Meta has developed a new set of intelligent models called “Sequential Communication” to enhance natural and real communication across different languages, contributing to the realization of global speech translation.
The main model known as Flow integrates the capabilities of three other models – Expressive Flow, Direct Flow, and M4T v2 Flow – into one unified system.
According to research paper, “Seamless” is the first publicly available system that enables expressive communication between languages in real-time.
Last August, Meta unveiled the new AI-powered translation model, SeamlessM4T, which supports text translation in approximately 100 languages and speech translation in 36 languages.
With the updated v2 architecture, Meta is expanding the use of this tool to make conversation translations informal and expressive, aiming to achieve authentic cross-language conversations.
Seamless Translator aims to integrate three advanced neural network models to provide instant translation between over 100 spoken and written languages, while preserving the speaker’s voice, emotion, and tone.
SeamlessExpressive focuses on maintaining vocal tone and precise emotional expression of the speaker during translation between languages.
As detailed in the document, translations must capture the nuanced differences in human expression, as current translation tools often rely on specific systems to convert text into speech.
The summoned languages include English, Spanish, German, French, Italian, and Chinese.
SeamlessStreaming allows instant translation with a short latency of just under two seconds, making it the first model to offer this high translation speed for over 100 spoken and written languages.
SeamlessStreaming starts translating speech while it is being spoken, enabling others to hear the translation quickly.

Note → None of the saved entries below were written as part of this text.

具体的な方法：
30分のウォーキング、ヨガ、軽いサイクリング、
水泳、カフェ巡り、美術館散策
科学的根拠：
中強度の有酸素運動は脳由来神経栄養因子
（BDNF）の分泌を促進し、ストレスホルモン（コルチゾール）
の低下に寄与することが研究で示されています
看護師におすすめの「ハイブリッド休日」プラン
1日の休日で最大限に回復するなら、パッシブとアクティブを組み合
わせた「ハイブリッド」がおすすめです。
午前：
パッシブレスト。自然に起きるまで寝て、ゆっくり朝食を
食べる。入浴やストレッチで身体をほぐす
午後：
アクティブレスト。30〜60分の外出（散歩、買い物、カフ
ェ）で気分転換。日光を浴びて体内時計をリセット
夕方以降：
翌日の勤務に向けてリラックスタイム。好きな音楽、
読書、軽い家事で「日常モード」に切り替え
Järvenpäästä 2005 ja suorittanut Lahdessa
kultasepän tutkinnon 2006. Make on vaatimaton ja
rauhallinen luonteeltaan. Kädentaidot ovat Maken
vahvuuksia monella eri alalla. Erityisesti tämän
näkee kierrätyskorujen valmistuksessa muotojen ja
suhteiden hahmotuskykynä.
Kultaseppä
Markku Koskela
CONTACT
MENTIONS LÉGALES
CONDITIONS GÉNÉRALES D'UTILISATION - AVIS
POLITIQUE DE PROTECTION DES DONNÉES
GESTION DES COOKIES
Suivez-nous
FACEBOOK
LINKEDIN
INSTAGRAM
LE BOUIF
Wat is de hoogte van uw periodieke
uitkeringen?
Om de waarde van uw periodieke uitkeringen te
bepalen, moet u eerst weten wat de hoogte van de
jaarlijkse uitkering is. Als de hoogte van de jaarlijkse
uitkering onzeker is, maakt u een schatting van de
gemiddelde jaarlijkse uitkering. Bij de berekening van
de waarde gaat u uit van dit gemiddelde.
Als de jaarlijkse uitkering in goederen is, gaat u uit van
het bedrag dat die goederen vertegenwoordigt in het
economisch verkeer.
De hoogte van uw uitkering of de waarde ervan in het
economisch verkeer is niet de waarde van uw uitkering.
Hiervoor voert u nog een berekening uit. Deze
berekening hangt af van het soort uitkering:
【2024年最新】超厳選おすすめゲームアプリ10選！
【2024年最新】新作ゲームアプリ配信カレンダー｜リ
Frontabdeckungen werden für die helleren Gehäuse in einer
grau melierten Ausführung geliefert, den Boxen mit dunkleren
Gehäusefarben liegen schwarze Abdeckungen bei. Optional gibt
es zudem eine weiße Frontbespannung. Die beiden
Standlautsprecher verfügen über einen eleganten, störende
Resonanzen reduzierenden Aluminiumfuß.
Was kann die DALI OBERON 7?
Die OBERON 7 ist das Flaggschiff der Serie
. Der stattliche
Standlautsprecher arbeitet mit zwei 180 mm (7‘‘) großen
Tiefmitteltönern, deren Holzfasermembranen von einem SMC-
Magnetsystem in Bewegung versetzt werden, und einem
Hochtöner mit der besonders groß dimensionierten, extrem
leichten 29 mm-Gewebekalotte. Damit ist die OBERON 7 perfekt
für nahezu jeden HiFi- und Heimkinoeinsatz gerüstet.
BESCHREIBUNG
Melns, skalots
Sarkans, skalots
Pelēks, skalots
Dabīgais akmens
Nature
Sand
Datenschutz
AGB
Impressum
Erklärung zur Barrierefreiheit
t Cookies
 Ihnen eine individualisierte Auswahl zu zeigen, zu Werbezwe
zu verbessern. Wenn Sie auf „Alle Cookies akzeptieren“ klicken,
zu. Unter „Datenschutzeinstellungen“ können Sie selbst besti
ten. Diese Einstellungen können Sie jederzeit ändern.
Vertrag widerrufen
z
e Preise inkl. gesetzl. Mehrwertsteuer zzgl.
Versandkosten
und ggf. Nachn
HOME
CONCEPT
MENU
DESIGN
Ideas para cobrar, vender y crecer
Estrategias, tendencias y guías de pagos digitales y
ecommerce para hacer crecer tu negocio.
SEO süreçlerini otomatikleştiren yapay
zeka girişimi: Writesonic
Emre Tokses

The third model, SeamlessM4T v2, sets the groundwork for the other two models, evolving from the original SeamlessM4T model released by the company last year. The new architectural designs provide better integration between text and speech outputs.
Meta stated, “Seamless gives us a comprehensive insight into the core technologies needed to transform the concept of global speech translation from a mere scientific fiction into a real technology in the actual world.”
The availability of models allows for new voice-based communication experiences, such as real-time multilingual conversations using smart glasses, as well as automatic translation of videos and podcasts.
According to Meta researchers, the models may also help overcome language barriers faced by immigrants and individuals struggling with communication difficulties.